The film unfolds in a fictional city named Chandraprastha. “We needed a port city with a harbour. In the Telugu states, that would mean Visakhapatnam. We all know Vizag as a laidback and peaceful town. In HIT 2, I showed how the police officers were chilled out and of the opinion that nothing sinister happens in the city. It didn’t feel appropriate to have a story about a drug cartel in Vizag. I did not want a Mumbai setting for a Telugu family story either. So we chose a fictional name for the city.” Venkatesh’s character name, SaiKo (abbreviated from Saindhav Koneru) is a spinoff of Sailesh’s nickname.
An actor like Venkatesh who has been in cinema for 37 years may tend to draw from his earlier experiences to portray his character. Sailesh’s brief to him was simple: “I wanted him to emote through his eyes rather than relying on physical histrionics. He plays a doting father who goes through an emotional shift when his child’s life is in danger. He communicates the tension through his eyes. It is tricky when a parent knows there is a chance of saving the child, at the cost of ₹17 crore instead of no medicine. He will go to any lengths to earn that amount.”

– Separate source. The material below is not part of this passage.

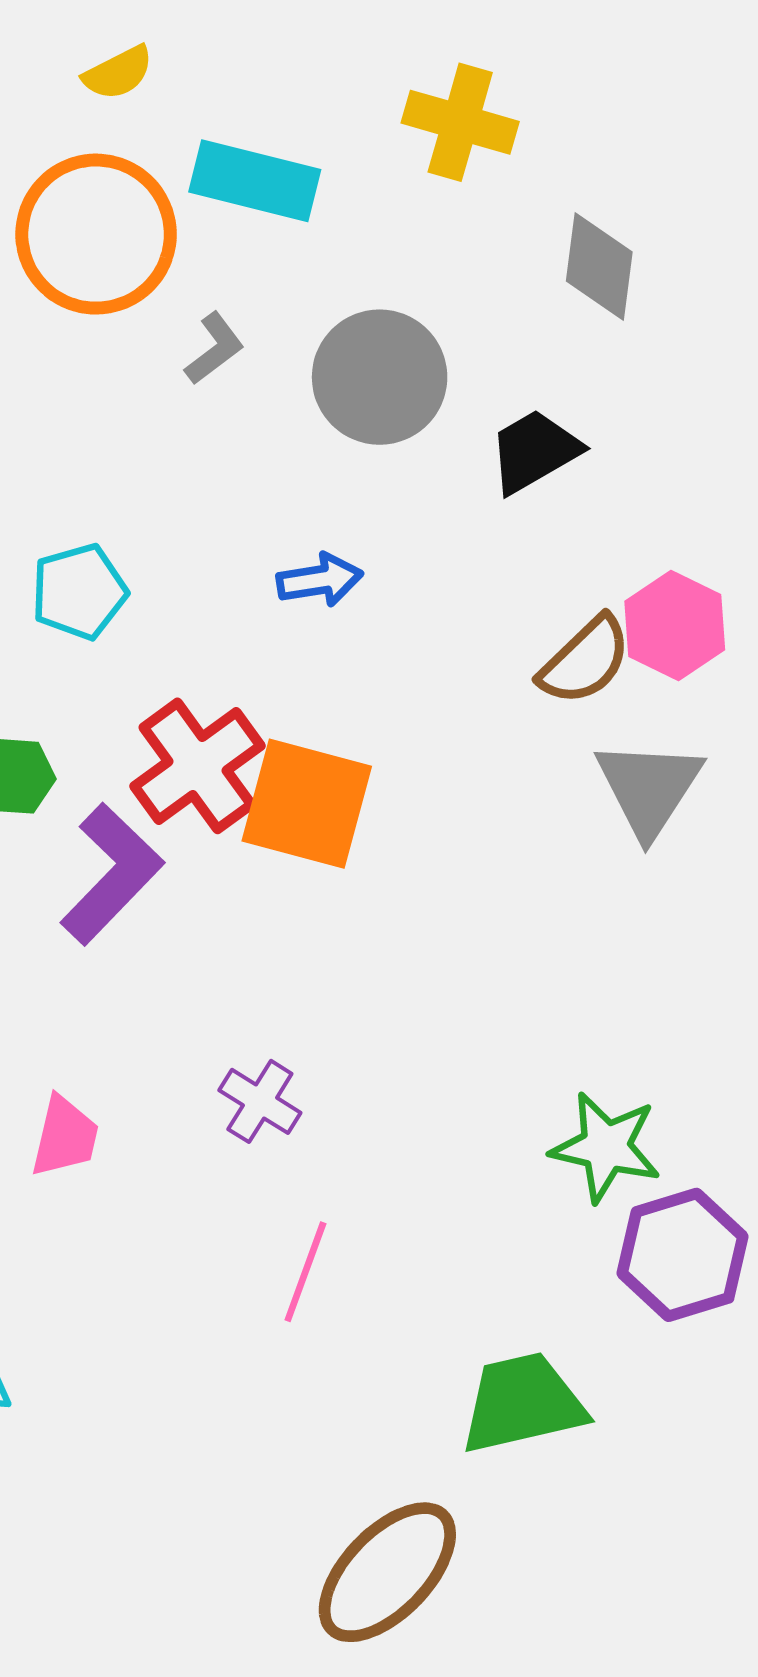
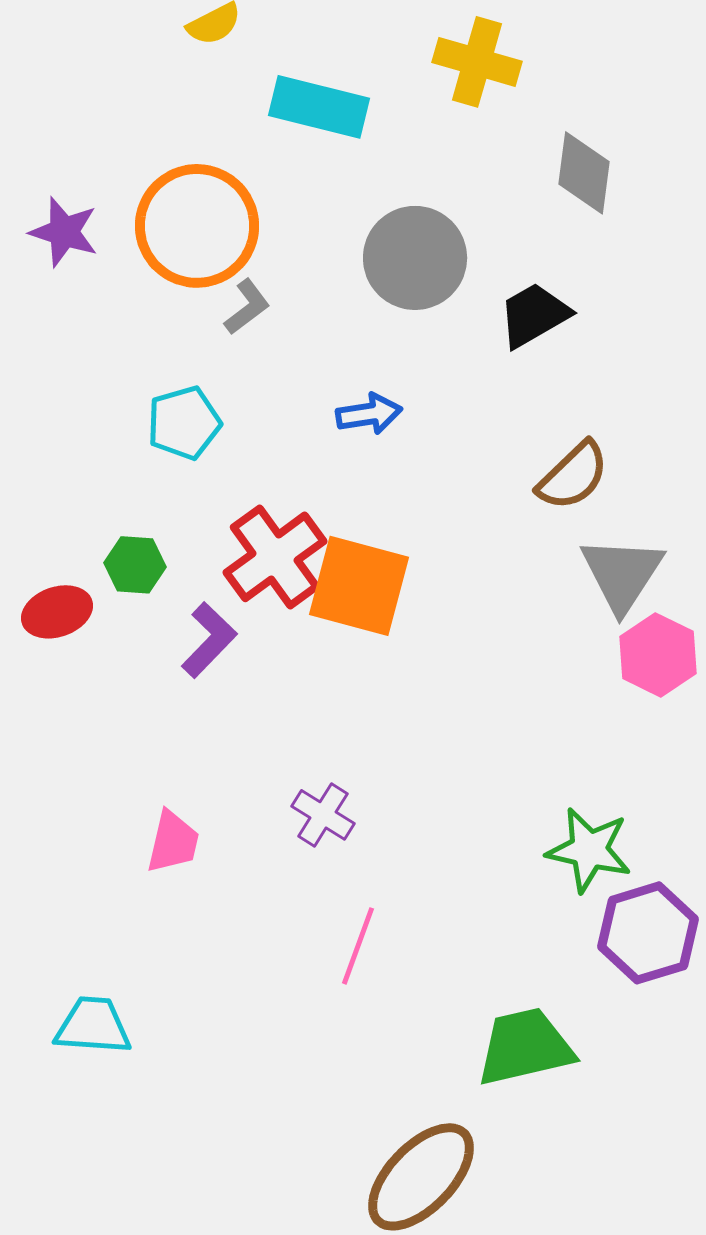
orange circle: (96, 234) -> (197, 226), moved
gray L-shape: (214, 349) -> (247, 307), moved
pink hexagon: (675, 625) -> (658, 655), moved
purple L-shape: (112, 874) -> (209, 640), size x0.7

Not the ‘Baashha’ template
The trailer hints at Venkatesh’s character having a past, with others stating that ‘SaiKo is back’. Ask Sailesh if we are going to witness yet another Baashha template, where the hero lives in exile and is reminded of his past, a trope that was used even recently in Salaar, and Sailesh says, “SaiKo does have a past. Whether it is dark or not will be a surprise. I was conscious of not following the Baashha template since we have seen several mass stories in that format. I wanted to do something different. In Baashha, Rajinikanth’s character leads a mellow life until a peripheral problem is used to remind him of his past. In SaiKo’s case, there is an urgency to save his daughter. To cut away from this and go into a long flashback to explain his past would be a distraction. So I found another way to deal with this and I think it will be fresh.”
Nawazuddin Siddiqui playing the antagonist has added intrigue to the film. The actor has also dubbed his lines in Telugu. Sailesh explains that the actor plays a Dakhni-speaking character who is not too comfortable in Telugu. “His language barrier, as part of the characterisation, adds to the fun.”

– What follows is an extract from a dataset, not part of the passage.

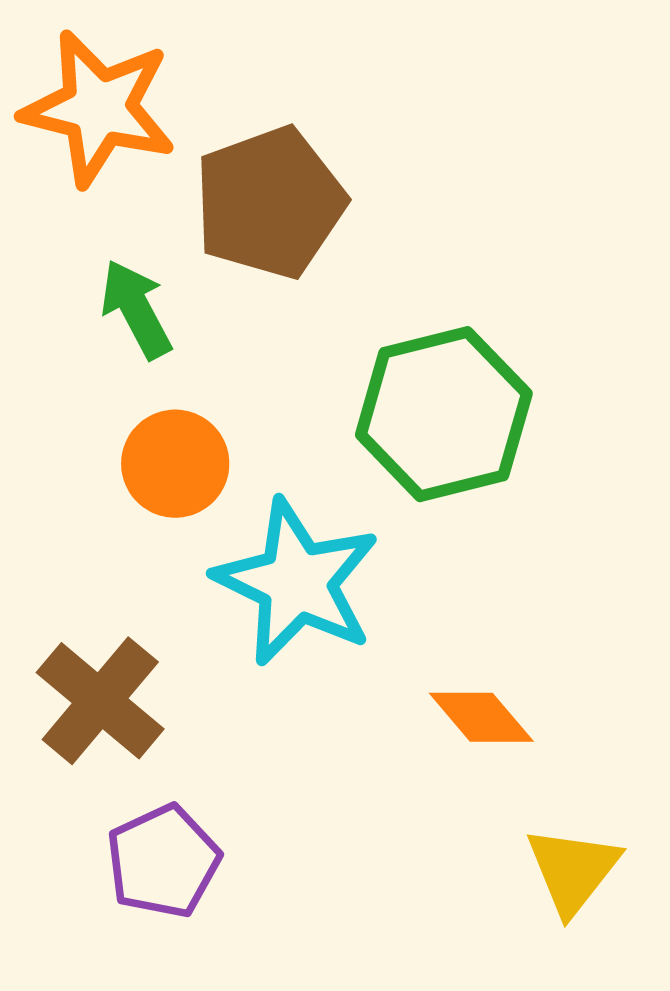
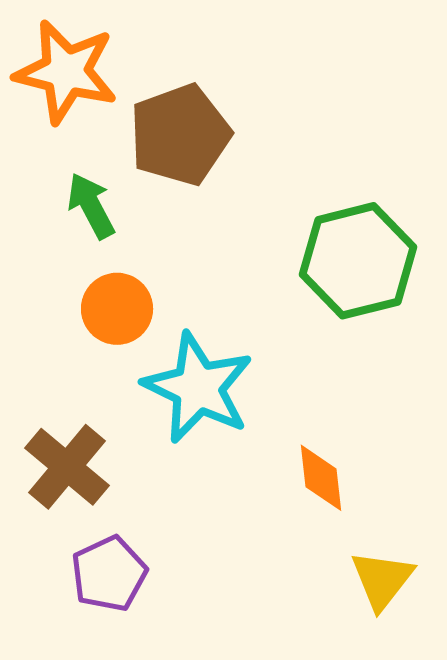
green hexagon: (444, 414) -> (358, 261), moved
orange diamond: (481, 717) -> (321, 478), turned 34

This is the fourth time Sailesh has collaborated with cinematographer Manikandan following HIT 1, its Hindi remake, and HIT 2. Much of Saindhav unfolds at night and he says the visual palette is gritty with greys and shadows to create the eeriness required for the story.
For the music, Sailesh wanted a composer who could balance the emotional segments, mass moments and induce tension as the story progresses. “Santhosh Narayanan does this balancing act very well. In Kabali and Kaala, his score celebrates the larger-than-life protagonist. I liked his melodies in Vada Chennai. He can deliver an instant chartbuster like ‘Maamadura’ in Jigarthanda DoubleX and slow burners like ‘Unakku thaan’ from Chithha.”
Sailesh has often stated that while the creative part of filmmaking happens at the writing stage, the direction is more about people management and problem solving on the sets. Ask him what kept him focussed all through the film and he says, “The trust that Venky sir had in me. He was the force that kept me going.”